Brent crude LCOM6, +0.17% the global oil benchmark, rose 11 cents, or 0.2% to $45.90 a barrel on London’s ICE Futures exchange. On the New York Mercantile Exchange, West Texas Intermediate futures CLM6, -0.02% were trading up 3 cents to $44.22 a barrel.
China’s crude imports in March were the second-highest on record, helping to allay fears that demand from the world’s second-biggest oil consumer is slowing.
China’s government said Thursday that crude-oil imports in March were up 21.6% from a year earlier at around 7.7 million barrels a day. The near-record imports were underpinned by strong demand from government stockpiling and local refineries that are eager to take advantage of the low prices.
Read: How to make sense out of a confusing rally for oil futures
In the U.S., data on Wednesday showed that stockpiles of crude increased last week by 2.1 million barrels and continued to hover near record highs. However, the Energy Information Administration also said U.S. production of crude fell for the sixth straight week to 8.95 million barrels. Last April, U.S. output peaked at 9.7 million barrels a day.
“The dwindling U.S. oil production will ensure that the oversupply is noticeably reduced in the second half of the year and that the oil market will be balanced by next year at the latest,” analysts at Commerzbank said in a report.

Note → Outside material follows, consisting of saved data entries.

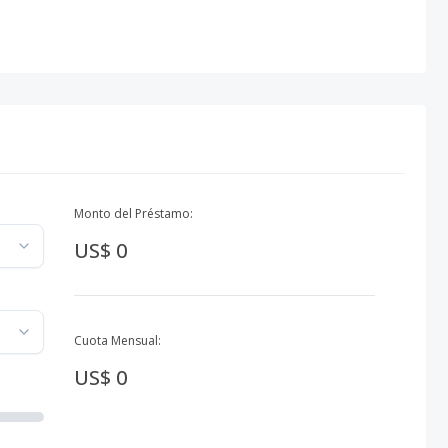
Monto del Préstamo:
US$ 0
Cuota Mensual:
US$ 0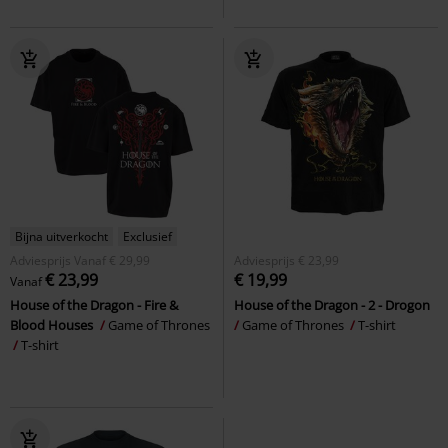
Bijna uitverkocht
Exclusief
Adviesprijs
Vanaf
€ 29,99
Adviesprijs
€ 23,99
€ 23,99
€ 19,99
Vanaf
House of the Dragon - Fire &
House of the Dragon - 2 - Drogon
Blood Houses
Game of Thrones
Game of Thrones
T-shirt
T-shirt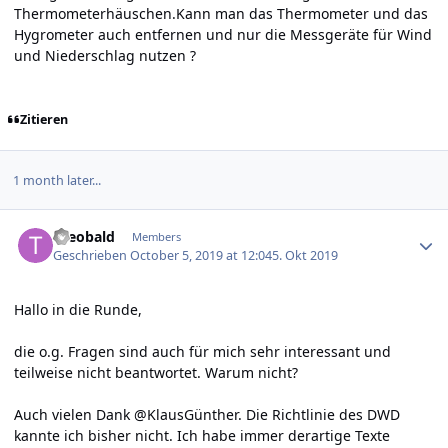
Thermometerhäuschen.Kann man das Thermometer und das
Hygrometer auch entfernen und nur die Messgeräte für Wind
und Niederschlag nutzen ?
Zitieren
1 month later...
Author stats
theobald
Members
Geschrieben
October 5, 2019 at 12:04
5. Okt 2019
Hallo in die Runde,
die o.g. Fragen sind auch für mich sehr interessant und
teilweise nicht beantwortet. Warum nicht?
Auch vielen Dank @KlausGünther. Die Richtlinie des DWD
kannte ich bisher nicht. Ich habe immer derartige Texte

Falling U.S. output will add to declines from producers outside the Organization of the Petroleum Exporting Countries this year. Non-OPEC production is expected to fall by 700,000 barrels a day in 2016, the largest annual decline since 1992, the International Energy Agency estimates.
“Low oil prices have started to put a brake on non-OPEC producers, U.S. [shale] oil in particular,” Fatih Birol, the agency’s executive director, said in a speech Thursday.

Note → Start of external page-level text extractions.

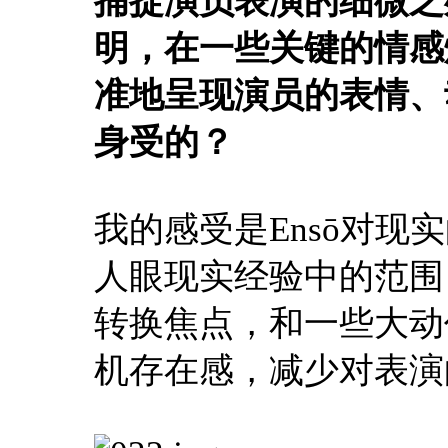
捕捉演员表演的细微之
明，在一些关键的情感
准地呈现演员的表情、
身受的？
我的感受是Ensō对
人眼现实经验中的范围
转换焦点，和一些大动
机存在感，减少对表演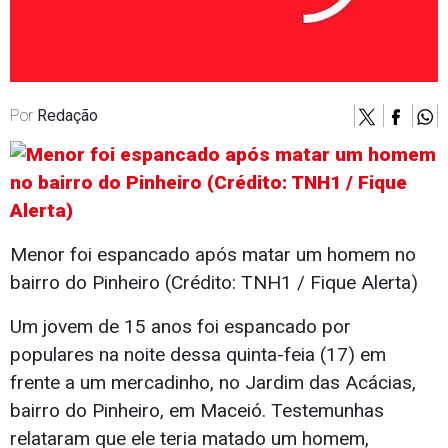
Por
Redação
Menor foi espancado após matar um homem no
bairro do Pinheiro (Crédito: TNH1 / Fique Alerta)
Um jovem de 15 anos foi espancado por
populares na noite dessa quinta-feia (17) em
frente a um mercadinho, no Jardim das Acácias,
bairro do Pinheiro, em Maceió. Testemunhas
relataram que ele teria matado um homem,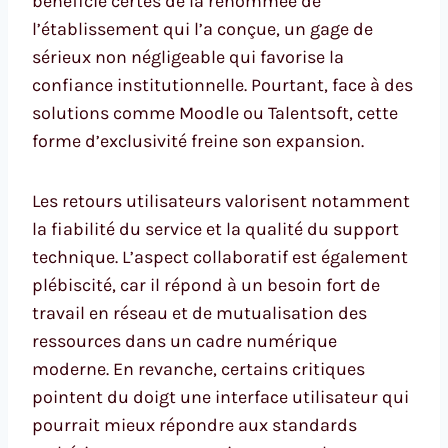
bénéficie certes de la renommée de
l’établissement qui l’a conçue, un gage de
sérieux non négligeable qui favorise la
confiance institutionnelle. Pourtant, face à des
solutions comme Moodle ou Talentsoft, cette
forme d’exclusivité freine son expansion.
Les retours utilisateurs valorisent notamment
la fiabilité du service et la qualité du support
technique. L’aspect collaboratif est également
plébiscité, car il répond à un besoin fort de
travail en réseau et de mutualisation des
ressources dans un cadre numérique
moderne. En revanche, certains critiques
pointent du doigt une interface utilisateur qui
pourrait mieux répondre aux standards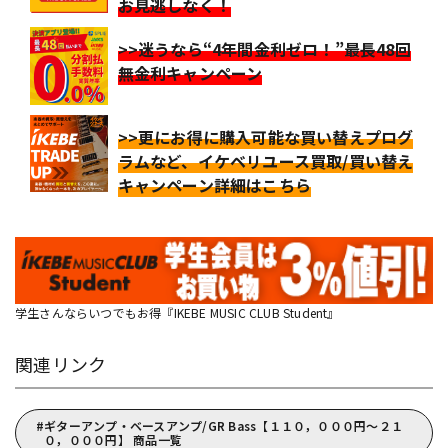
お見逃しなく！
>>迷うなら“4年間金利ゼロ！”最長48回
無金利キャンペーン
>>更にお得に購入可能な買い替えプログ
ラムなど、イケベリユース買取/買い替え
キャンペーン詳細はこちら
学生さんならいつでもお得『IKEBE MUSIC CLUB Student』
関連リンク
ギターアンプ・ベースアンプ/GR Bass【１１０，０００円～２１
０，０００円】 商品一覧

Persistent oversupply has dragged oil prices down for nearly two years, but signs of declining production have stoked a more upbeat sentiment in recent weeks. Prices edged higher even after a group of key OPEC and non-OPEC producers failed to clinch an output freeze agreement at talks in Doha on Sunday.

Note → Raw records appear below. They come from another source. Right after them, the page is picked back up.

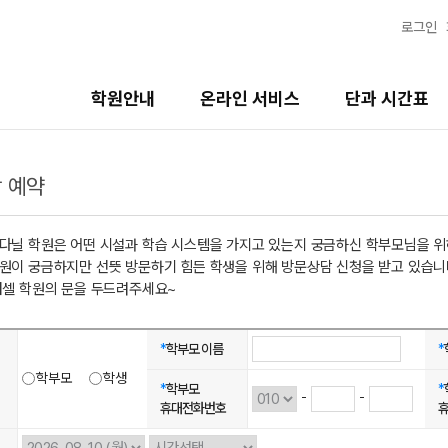
로그인
학원안내
온라인 서비스
단과 시간표
 예약
 다닐 학원은 어떤 시설과 학습 시스템을 가지고 있는지 궁금하신 학부모님을 위
학원이 궁금하지만 선뜻 방문하기 힘든 학생을 위해 방문상담 신청을 받고 있습니
러셀 학원의 문을 두드려주세요~
*
학부모 이름
*
학부모
학생
*
학부모
*
-
-
휴대전화번호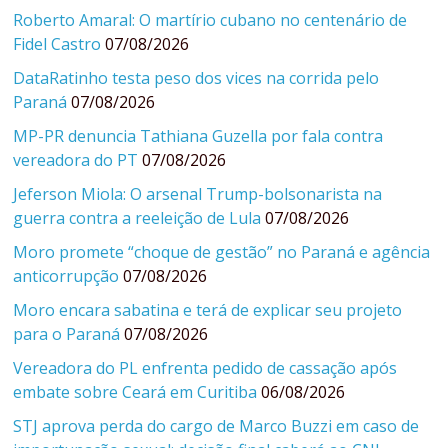
Roberto Amaral: O martírio cubano no centenário de
Fidel Castro
07/08/2026
DataRatinho testa peso dos vices na corrida pelo
Paraná
07/08/2026
MP-PR denuncia Tathiana Guzella por fala contra
vereadora do PT
07/08/2026
Jeferson Miola: O arsenal Trump-bolsonarista na
guerra contra a reeleição de Lula
07/08/2026
Moro promete “choque de gestão” no Paraná e agência
anticorrupção
07/08/2026
Moro encara sabatina e terá de explicar seu projeto
para o Paraná
07/08/2026
Vereadora do PL enfrenta pedido de cassação após
embate sobre Ceará em Curitiba
06/08/2026
STJ aprova perda do cargo de Marco Buzzi em caso de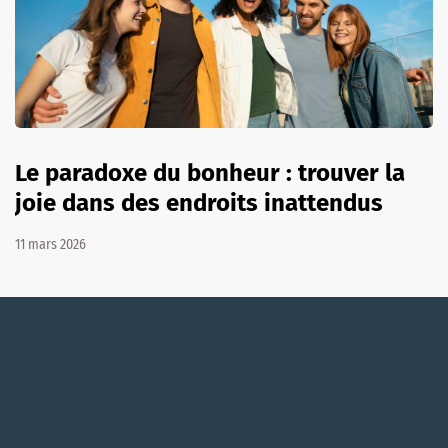
Le paradoxe du bonheur : trouver la
joie dans des endroits inattendus
11 mars 2026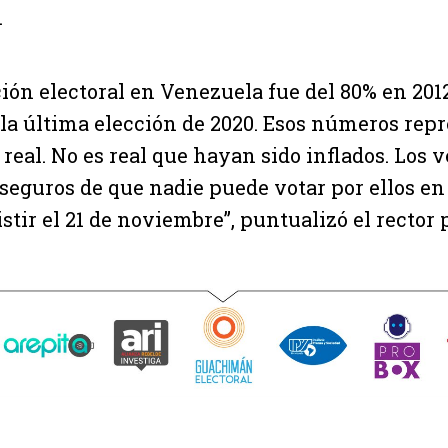
.
ción electoral en Venezuela fue del 80% en 201
 la última elección de 2020. Esos números rep
 real. No es real que hayan sido inflados. Los
seguros de que nadie puede votar por ellos en
tir el 21 de noviembre”, puntualizó el rector 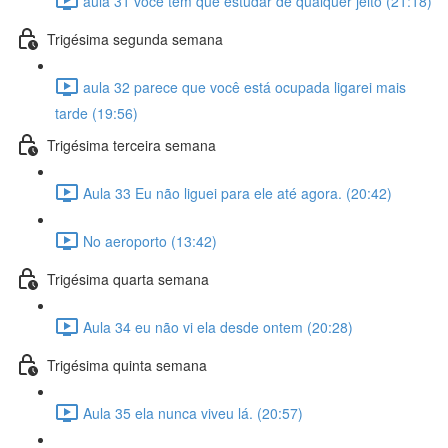
aula 31 você tem que estudar de qualquer jeito (21:18)
Trigésima segunda semana
aula 32 parece que você está ocupada ligarei mais
tarde (19:56)
Trigésima terceira semana
Aula 33 Eu não liguei para ele até agora. (20:42)
No aeroporto (13:42)
Trigésima quarta semana
Aula 34 eu não vi ela desde ontem (20:28)
Trigésima quinta semana
Aula 35 ela nunca viveu lá. (20:57)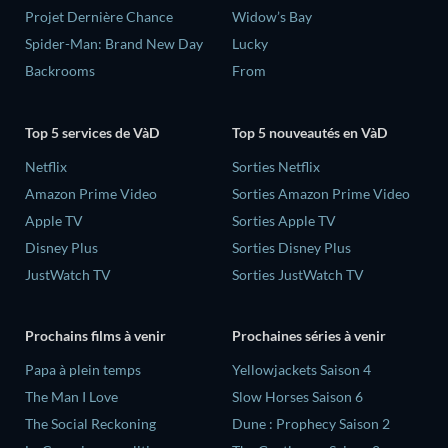
Projet Dernière Chance
Widow’s Bay
Spider-Man: Brand New Day
Lucky
Backrooms
From
Top 5 services de VàD
Top 5 nouveautés en VàD
Netflix
Sorties Netflix
Amazon Prime Video
Sorties Amazon Prime Video
Apple TV
Sorties Apple TV
Disney Plus
Sorties Disney Plus
JustWatch TV
Sorties JustWatch TV
Prochains films à venir
Prochaines séries à venir
‎Papa à plein temps
Yellowjackets Saison 4
The Man I Love
Slow Horses Saison 6
The Social Reckoning
Dune : Prophecy Saison 2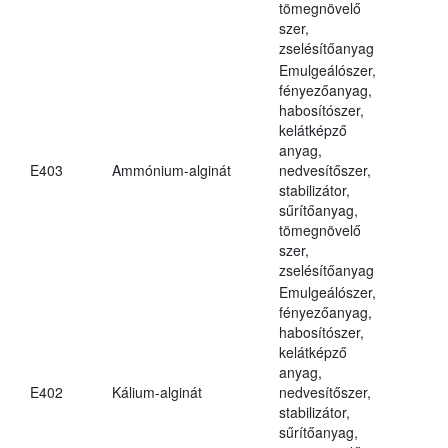
tömegnövelő
szer,
zselésítőanyag
Emulgeálószer,
fényezőanyag,
habosítószer,
kelátképző
anyag,
E403
Ammónium-alginát
nedvesítőszer,
stabilizátor,
sűrítőanyag,
tömegnövelő
szer,
zselésítőanyag
Emulgeálószer,
fényezőanyag,
habosítószer,
kelátképző
anyag,
E402
Kálium-alginát
nedvesítőszer,
stabilizátor,
sűrítőanyag,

Read: OPEC secretary-general says cartel may discuss oil freeze at June meeting
“The failure of the Doha talks has moved surprisingly quickly into the background. The oil market is seemingly caught in a positive mood, dismissing the persisting supply glut,” said Norbert Ruecker, head of commodities research at Julius Baer.
Later on Thursday, market watchers will be focusing on the European Central Bank’s policy meeting later Thursday. The central bank is widely expected to hold interests steady at record lows.
Read: ECB’s Draghi could be in for a grilling over ‘helicopter money’
Nymex reformulated gasoline blendstock for May RBK6, +0.61% — the benchmark gasoline contract — rose 0.7% to $1.52 a gallon.